OREANDA-NEWS. The Brexit vote will have a range of effects on UK-focussed utilities, with potential benefits for some from a weaker pound and higher inflation, but greater regulatory uncertainty and increased risk for firms with Scottish operations, Fitch Ratings says.

Weaker sterling supports higher UK wholesale baseload electricity prices due to the link to dollar-denominated oil, gas and coal prices and because of more expensive imported electricity from Europe. Sterling UK baseloads have risen 8% since the beginning of June to GBP37/MWh and could increase further as the effect of higher gas prices is not yet fully reflected.

This will be positive for renewable energy companies such as Infinis and Melton Renewable Energy, but only if higher prices are sustained, because their output is contracted forward for six to 12 months. Centrica's exploration and production and SSE's renewables will benefit, although this will be offset by higher gas costs for gas-fired generation and residential supply.

The "leave" vote creates uncertainty around UK government energy policy and the extent to which it will continue to reflect EU renewables policy in the longer term. It also raises the chances of a second Scottish referendum on independence, which would create further uncertainty for SSE and Iberdrola's Scottish Power. The main risks for the sector from a breakup of the UK would be related to currency and market arrangements and the remuneration of Scottish wind assets through bills paid by customers throughout Great Britain.

Excluding the UK break-up risks, Iberdrola's exposure to Brexit is mainly due to UK pound translation. We estimate the impact from pound depreciation will be no more than a 0.1x increase in FFO-adjusted net leverage to 2020 due to well-balanced cash flows and debt denominated in pounds. The impact on E. ON and RWE is also likely to be small as UK supply or generation account for less than 5% of EBITDA at both companies. Both companies have renewables capacity in the UK and they have issued pound-denominated debt.

Major capital projects are likely to face further uncertainty following the vote, especially EdF's Hinkley Point project. Deferral of the investment decision on the project, combined with higher power prices, could be credit positive for EdF.

We expect the impact on UK regulated water companies and gas and electricity networks to be limited because of the domestic customer base, minimal foreign-currency exposure and no direct link to the performance of the UK economy.

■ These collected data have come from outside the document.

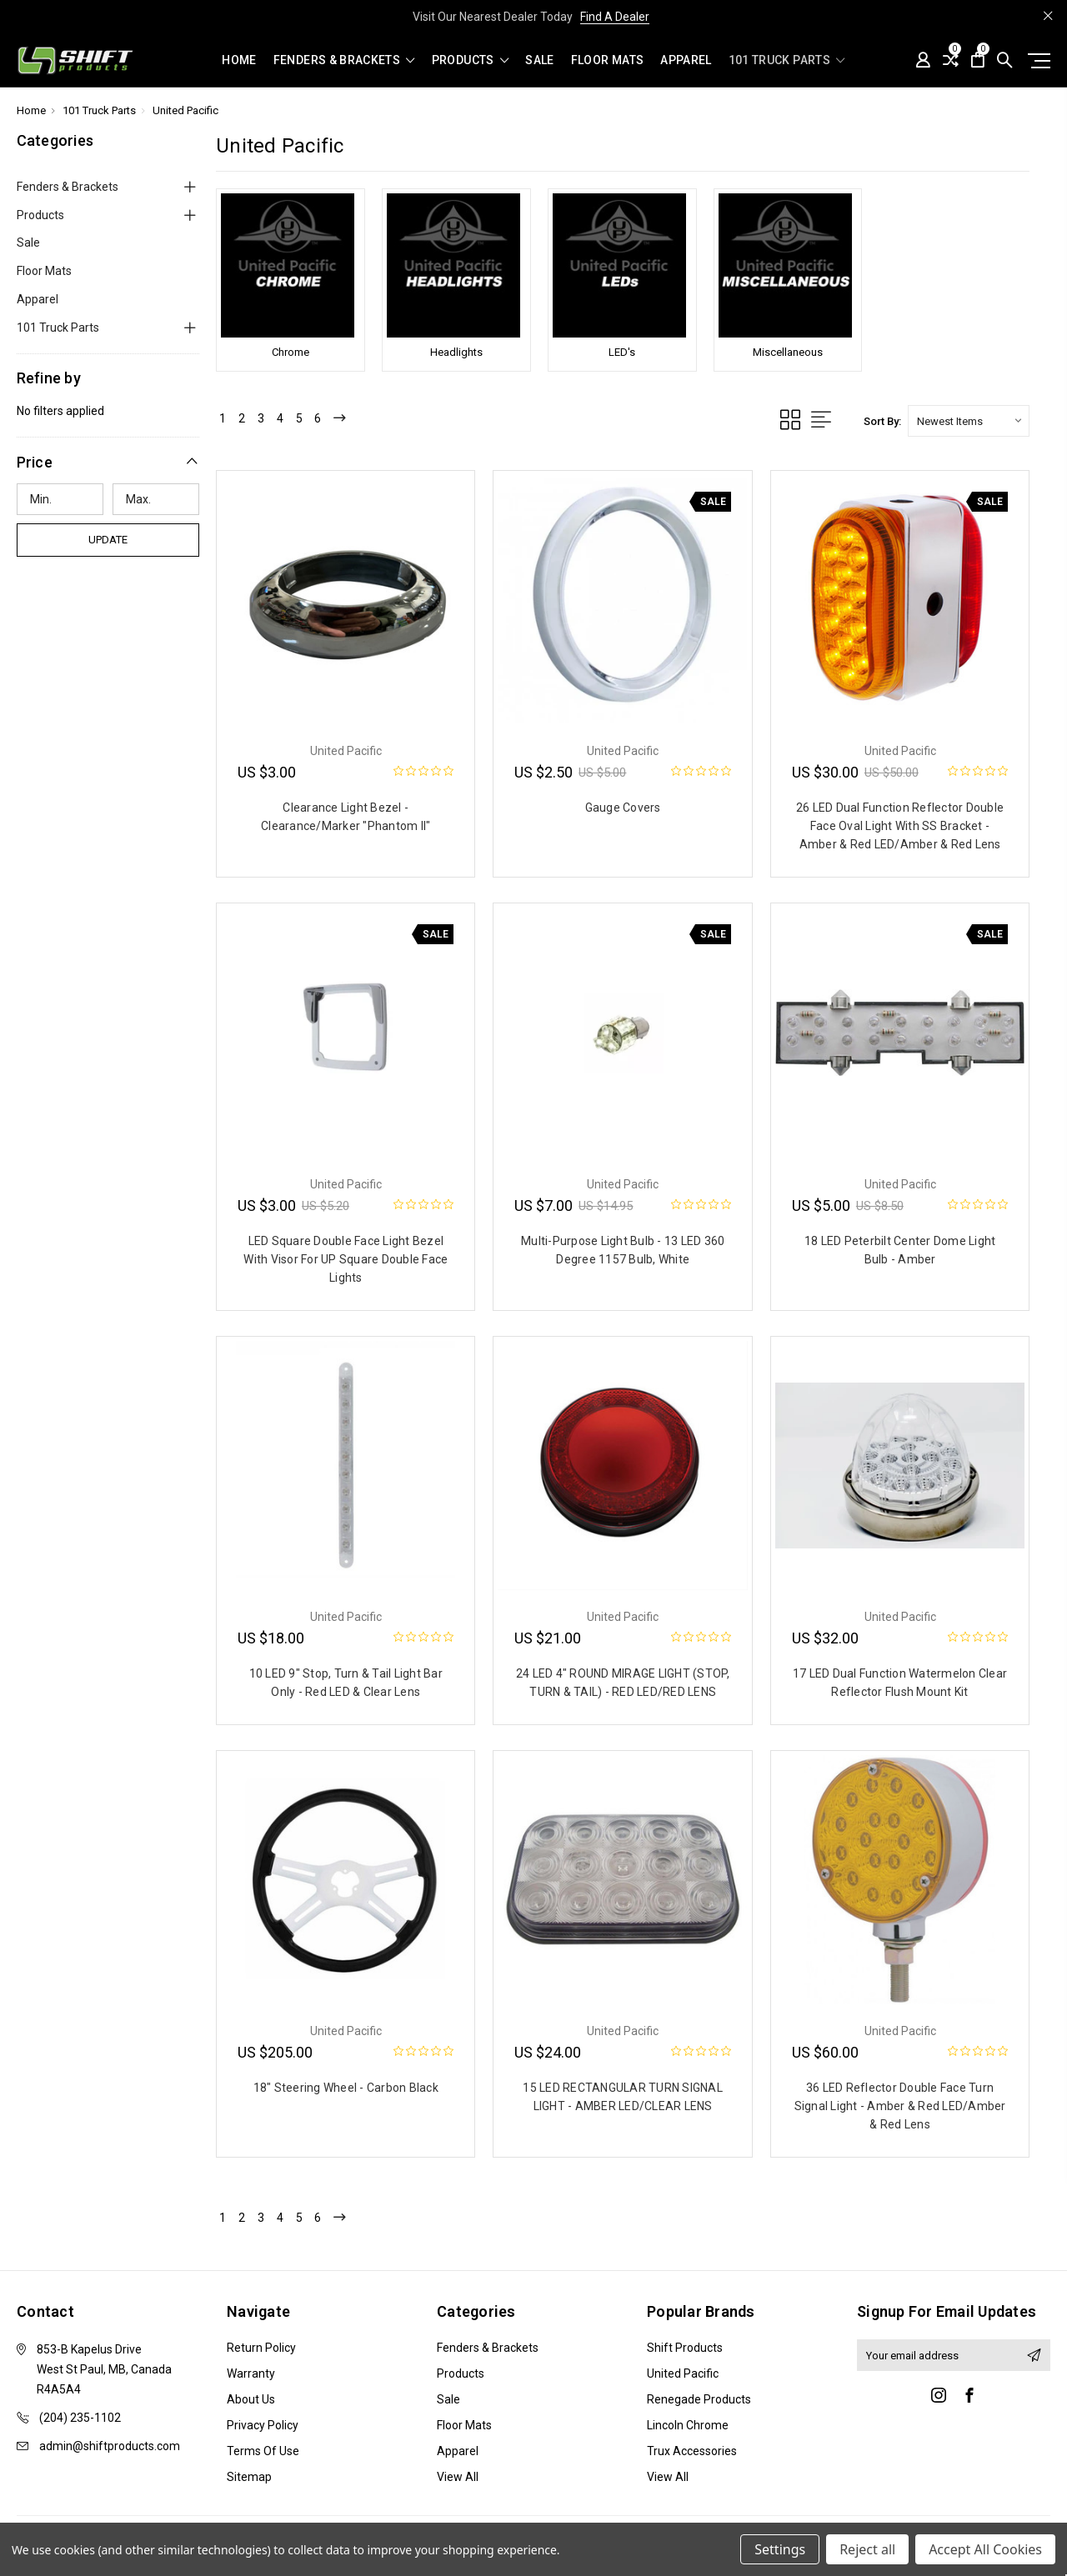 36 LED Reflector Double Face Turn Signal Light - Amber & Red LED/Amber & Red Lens (900, 2106)
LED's (622, 352)
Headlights (456, 352)
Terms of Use (263, 2454)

The likely increase in inflation due to weaker sterling and the potential lower cost of debt should benefit companies as regulated revenues and regulatory asset base are both linked to RPI. This is likely to result in higher customer bills.

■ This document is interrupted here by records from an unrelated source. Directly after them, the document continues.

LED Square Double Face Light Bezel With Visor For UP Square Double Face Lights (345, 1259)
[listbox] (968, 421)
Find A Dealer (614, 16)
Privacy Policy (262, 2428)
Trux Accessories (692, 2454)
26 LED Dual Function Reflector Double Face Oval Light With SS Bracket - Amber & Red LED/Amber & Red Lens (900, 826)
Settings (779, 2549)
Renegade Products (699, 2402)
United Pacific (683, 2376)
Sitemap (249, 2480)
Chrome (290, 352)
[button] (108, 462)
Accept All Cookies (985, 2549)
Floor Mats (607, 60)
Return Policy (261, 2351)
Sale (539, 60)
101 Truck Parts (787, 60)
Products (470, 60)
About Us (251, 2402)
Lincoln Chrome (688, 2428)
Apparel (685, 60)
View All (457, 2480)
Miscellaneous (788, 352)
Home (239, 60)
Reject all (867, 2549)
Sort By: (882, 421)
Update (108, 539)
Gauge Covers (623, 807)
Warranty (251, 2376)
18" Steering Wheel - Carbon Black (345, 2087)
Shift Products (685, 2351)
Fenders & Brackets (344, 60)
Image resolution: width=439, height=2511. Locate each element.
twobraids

We do not expect any near-term changes to the regulatory frameworks or government policies on regulated networks. Most European directives that apply to UK regulated networks are embedded in UK law and the current regulatory frameworks for electricity and gas transmission and distribution are in place until 2021/2023. The regulatory framework for water runs until 2020.

We also expect no significant impact on the availability of debt funding for UK regulated networks, either through debt capital markets or bank lending. The European Investment Bank is the largest single bank providing financing to the sector. The availability of EIB funding in the longer term will depend on the UK exit negotiations, but none of the networks' existing EIB facilities have break clauses that would be triggered by Brexit.